Paul told us that “When children have displayed harmful sexual behaviour, often it is solely their behaviour, not the cause, that professionals respond to” [4]. Instead, the report argues, professionals must ‘recognise the signs of abuse of a child and [know] how best to respond when they suspect a child is being abused’ [1].  

Brook, a sexual health charity for young people, has produced a Sexual Health Behaviours Traffic Light Tool. The tool provides training to outline multi-agency responses that help ‘professionals to identify, understand and respond appropriately to sexual behaviours in young people’ [8]. The Cornwall and Isle of Scilly Safeguarding Children Partnership recommend the tool for ‘distinguishing between ‘normal’ age-appropriate behaviour and behaviour that causes concern’ [3]. 

  • Known offenders 

Paul maintains that “there needs to be greater robustness and consistency in practice when managing known sex offenders in the community’ [3]. The report highlighted that often when abuse has been identified, lack of hard evidence means that ‘professionals do not always feel confident to address it head-on with the family’ [1]. This results in children being left with a continued risk of sexual abuse [1].  

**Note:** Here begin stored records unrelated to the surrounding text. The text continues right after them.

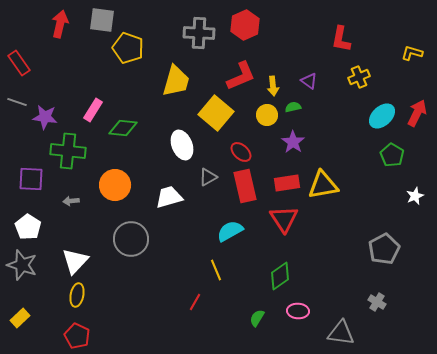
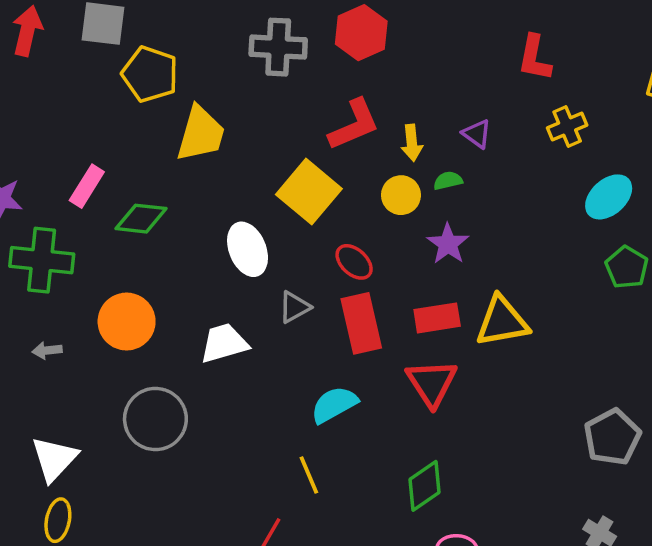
yellow trapezoid: (176, 81) -> (201, 134), moved

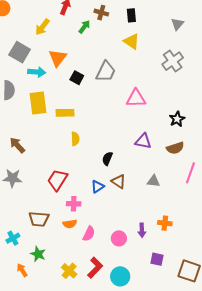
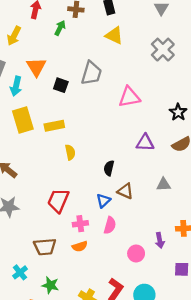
cyan arrow: (37, 72) -> (16, 86), turned 108
pink semicircle: (89, 234) -> (110, 225), moved

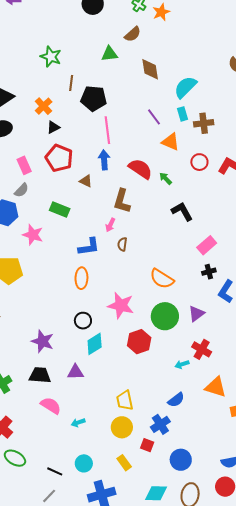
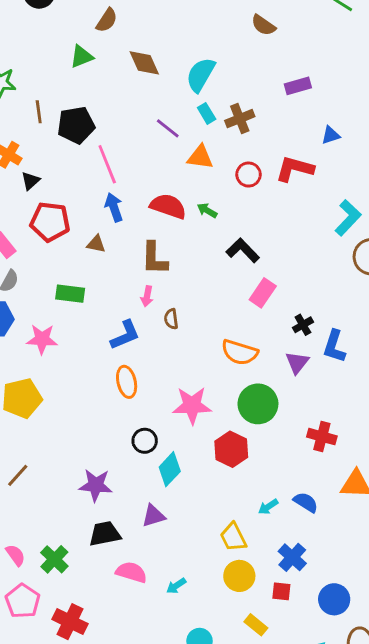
pink rectangle: (207, 245) -> (263, 293), moved
purple triangle: (196, 314) -> (297, 362), moved
cyan arrow: (182, 364) -> (268, 507), moved
blue semicircle: (176, 400) -> (306, 502), moved, turned -96

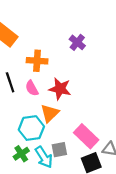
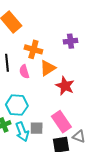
purple cross: (77, 42) -> (71, 41), turned 32
red star: (60, 89) -> (65, 86), moved
orange triangle: (50, 113) -> (48, 68), moved

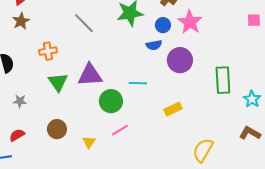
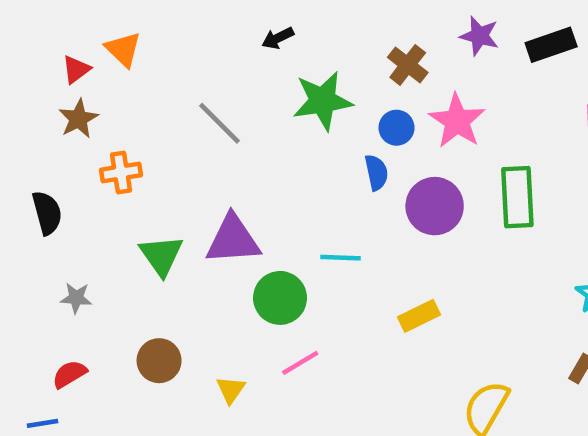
blue semicircle: (154, 45) -> (376, 172), turned -91
orange cross: (48, 51) -> (121, 172), moved
green rectangle: (223, 80) -> (517, 197), moved

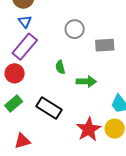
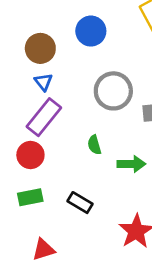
gray circle: (75, 29) -> (113, 91), size x1.4
green rectangle: (14, 104) -> (30, 197), turned 30
black rectangle: (49, 108) -> (80, 203), size x0.7

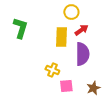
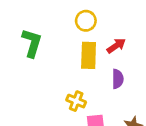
yellow circle: (71, 12) -> (86, 21), moved
purple semicircle: (82, 54) -> (118, 79), size x0.6

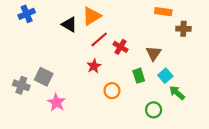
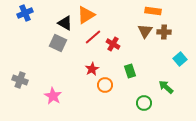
brown cross: (183, 29) -> (164, 32), moved
brown triangle: (154, 53) -> (145, 31), moved
red star: (94, 66) -> (92, 69), moved
cyan square: (165, 76) -> (180, 59), moved
gray square: (44, 77) -> (58, 43), moved

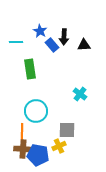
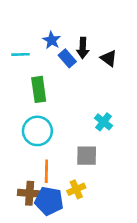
black triangle: (84, 45) -> (109, 58), turned 40
cyan circle: (36, 111) -> (37, 131), moved
gray square: (67, 130) -> (87, 156), moved
orange line: (22, 132) -> (46, 171), moved

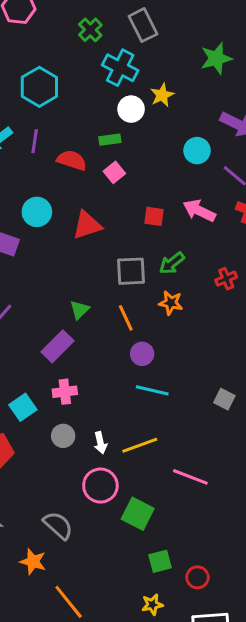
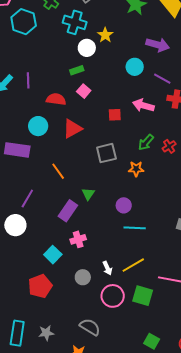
cyan hexagon: (39, 87) -> (24, 22), moved
red semicircle: (72, 160) -> (56, 99), moved
green arrow: (172, 263) -> (146, 142), moved
green triangle: (80, 310) -> (88, 194), moved
orange line: (126, 318) -> (58, 171), moved
gray circle: (63, 436) -> (83, 277), moved
green square: (138, 514) -> (143, 296), moved
green square: (160, 561) -> (152, 341), moved, turned -35

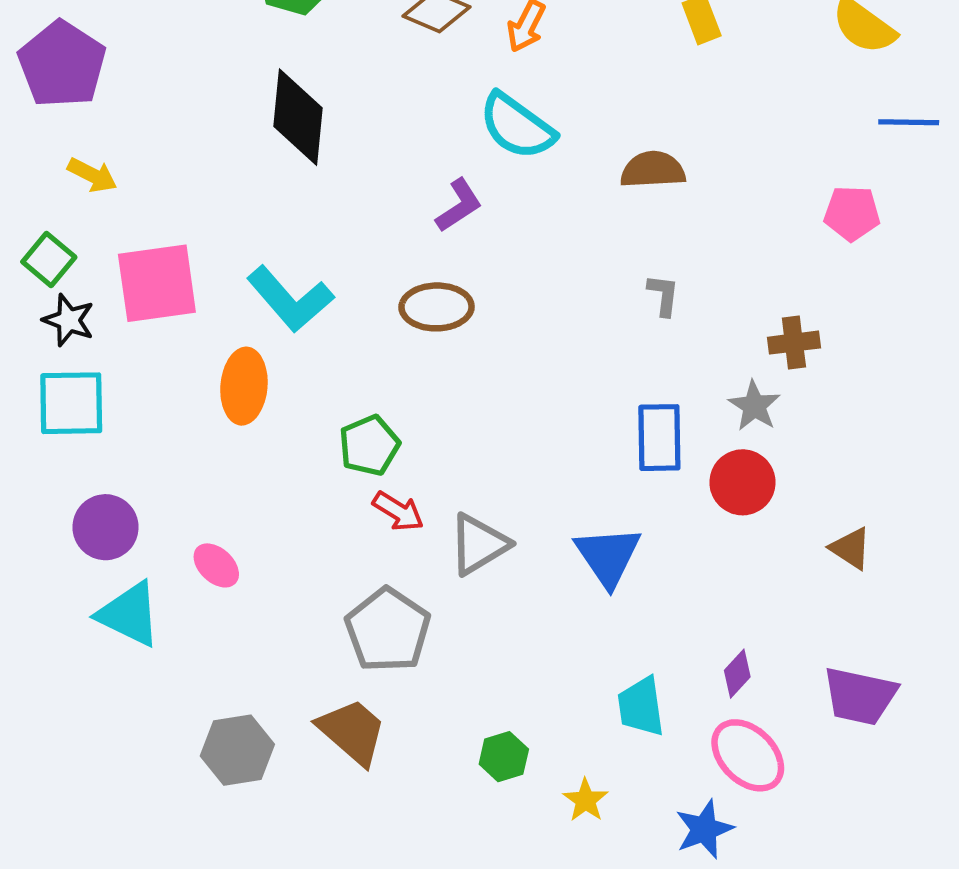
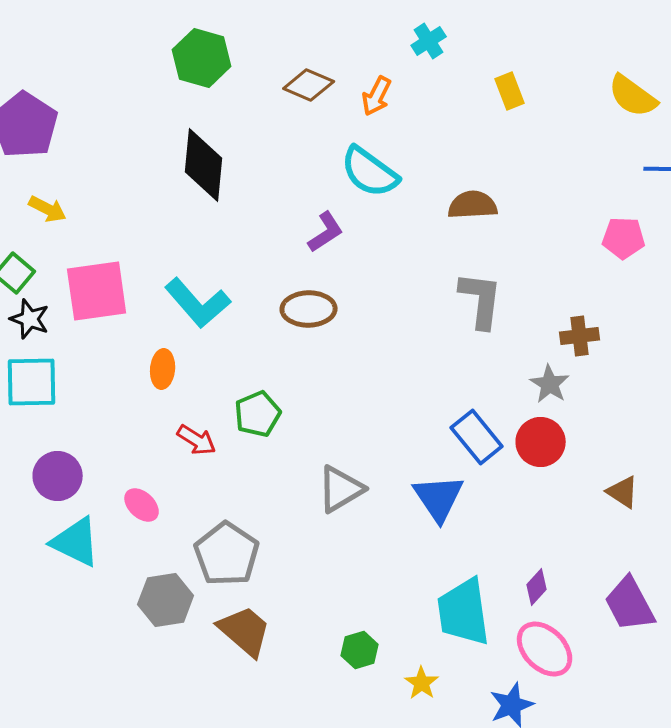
gray L-shape: (663, 295) -> (481, 300), size x1.8
orange ellipse: (244, 386) -> (163, 369), size x0.7
blue rectangle: (659, 438) -> (477, 437), moved, turned -38
red arrow: (398, 511) -> (197, 440), moved
gray pentagon: (388, 630) -> (227, 554), moved
purple trapezoid: (860, 696) -> (630, 604), turned 50
cyan trapezoid: (641, 707) -> (464, 612), size x1.5
gray hexagon: (237, 750) -> (166, 600), moved

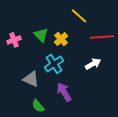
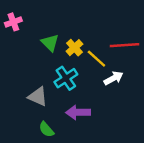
yellow line: (79, 16) -> (96, 59), moved
pink cross: (14, 40) -> (13, 22), moved
purple arrow: (64, 92) -> (78, 112), turned -60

It is important that social care professionals are ‘confident in challenging the police: just because there is not enough evidence to secure a conviction does not mean that agencies should retreat’ [1]. It highlights the importance of multi-agency working, to ensure the perspectives, skills and insights of different agencies are utilised [1].   

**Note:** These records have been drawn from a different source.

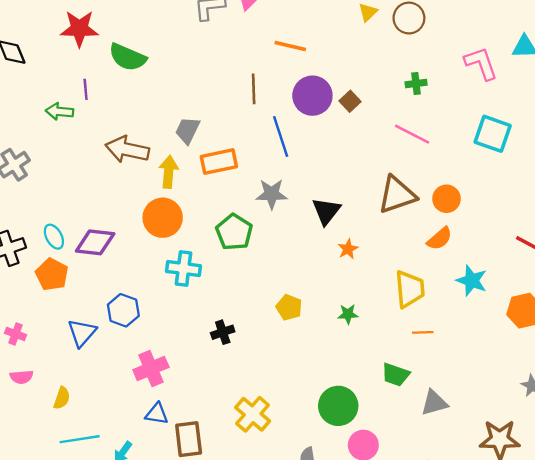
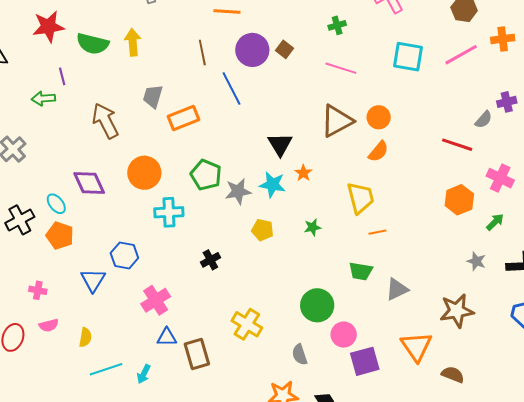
brown arrow: (127, 150) -> (105, 121), turned 60
yellow arrow: (169, 172) -> (133, 42), moved
gray star: (272, 194) -> (238, 191), moved
purple diamond: (95, 242) -> (89, 183), moved, turned 68
cyan star: (472, 281) -> (272, 185), moved

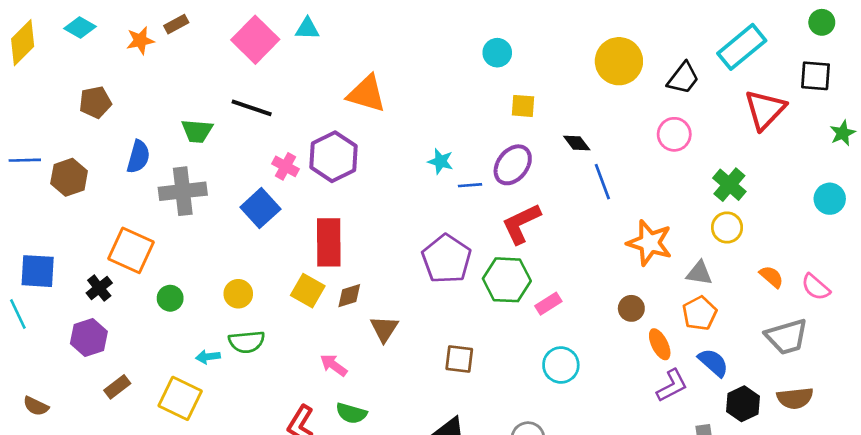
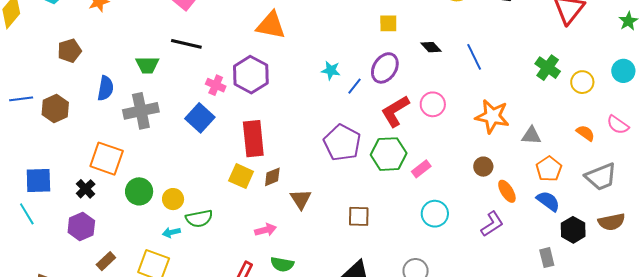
pink circle: (674, 134) -> (433, 104), moved
blue line: (602, 182) -> (474, 57), moved
blue line: (470, 185) -> (355, 86), turned -42
yellow circle: (727, 227) -> (582, 82), moved
pink semicircle: (816, 287) -> (618, 125), moved
yellow circle: (238, 294) -> (173, 199), moved
green circle: (170, 298) -> (139, 191), size x1.4
orange pentagon: (700, 313) -> (549, 169), moved
pink arrow: (334, 365) -> (266, 230), turned 135
purple L-shape: (672, 386) -> (492, 224), moved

The NSPCC’s Women as Protectors programme helps ‘mothers and carers who are in contact with a man who poses a risk of sexual harm to children’ [9]. However, they should not have to rely on themselves as protectors. 

  • Support 

Often ‘practice in this area is too police-led and not sufficiently child-centred all’ [1]. Repeatedly social care and health agencies are not sufficiently involved in decision making. Consequently, “children and non-perpetrating parents and family members are not supported well enough, able to access the right support at the right time” [4]. Paul continues to explain that the joint targeted area inspections “did not see effective communications with children throughout the processes, in impacting children’s welfare” [4].  Health and social care involvement should be central to assessment and decision-making [4]. Furthermore, communities, organisations and the media need to work to create an environment in which children and adults are able to talk about sexual abuse more easily [4]. 

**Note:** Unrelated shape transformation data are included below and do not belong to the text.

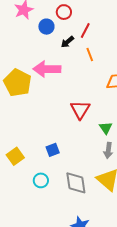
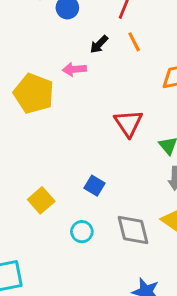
black arrow: (67, 42) -> (99, 44), moved
pink arrow: (47, 69) -> (74, 69), size x0.6
blue square: (53, 150) -> (95, 186), turned -32

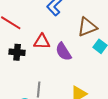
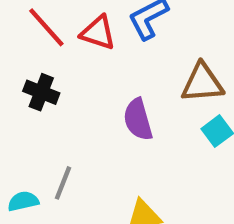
red triangle: (42, 42) -> (98, 33), moved

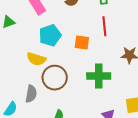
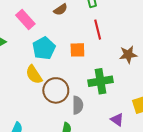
yellow semicircle: (36, 59) -> (34, 75), turned 48
gray semicircle: (31, 94) -> (78, 105), moved

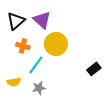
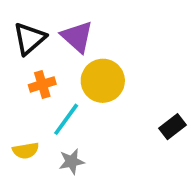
orange cross: (23, 46) -> (42, 84), turned -32

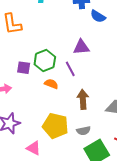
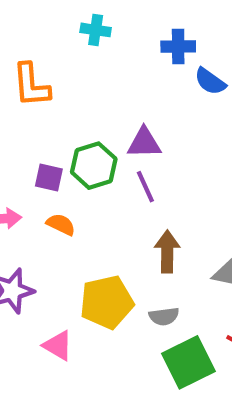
purple triangle: (81, 47) -> (144, 143), moved
orange semicircle: (51, 84) -> (61, 224), moved
yellow pentagon: (55, 126) -> (107, 302), turned -30

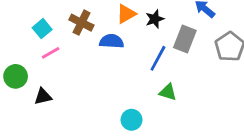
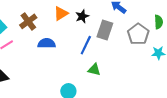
brown cross: (81, 23) -> (28, 21), turned 30
blue semicircle: (112, 41) -> (47, 43), moved

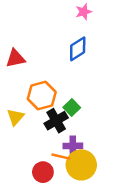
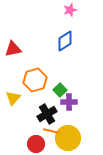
black cross: (56, 121) -> (47, 114), moved
purple cross: (73, 146) -> (69, 102), moved

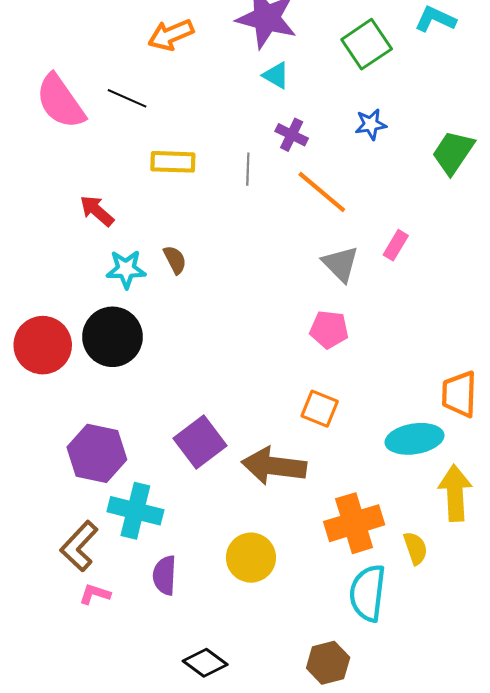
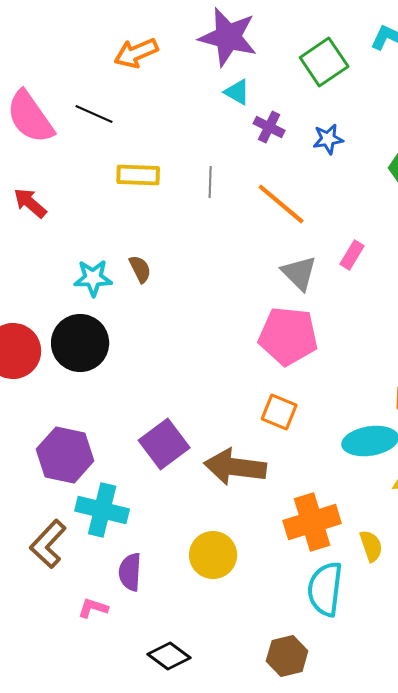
purple cross: (292, 135) -> (269, 127), moved
red arrow: (97, 211) -> (30, 203), moved
pink pentagon: (329, 330) -> (288, 336), size x1.6
pink L-shape: (95, 594) -> (93, 608), moved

Safeguarding children requires a multi-agency response, this is true across all aspects of safeguarding arrangements. Paul concludes:  

“We can no longer stay silent on this issue. We have to talk about it and act. Everyone needs to play their part in identifying, preventing and tackling child sexual abuse in the family environment. There needs to be a greater emphasis on better training, support, supervision and resources for all professionals.” [4] 



[1] Ofsted, the Care Quality Commission (CQC), HMI Constabulary and Fire and Rescue Services (HMICFRS) and HMI Probation (HMIP). 2020. Multi-agency response to child sexual abuse in the family environment: joint targeted area inspections (JTAIs) 

[2] Department for Education. 2018. Working together to safeguard children.  

[3] Cornwall & Isle of Scilly Safeguarding Children Partnership Procedures. 2020. Child Sexual Abuse in the Family Environment

[4] d’Iverno, P., 2020. The 2nd Annual Working Together to Safeguard Children and Young People Conference. 

[5] Dixon, L., Perkins, D., Hamilton-Giachritsis, C., Craig, L. 2017. The Wiley Handbook of What Works in Child Maltreatment: An Evidence-Based Approach to Assessment and Intervention in Child Protection 

[6] NSPCC. Talk PANTS. 

[7] YorOK. It’s not ok.  

[8] Brook. Sexual Behaviors Traffic Light Tool.  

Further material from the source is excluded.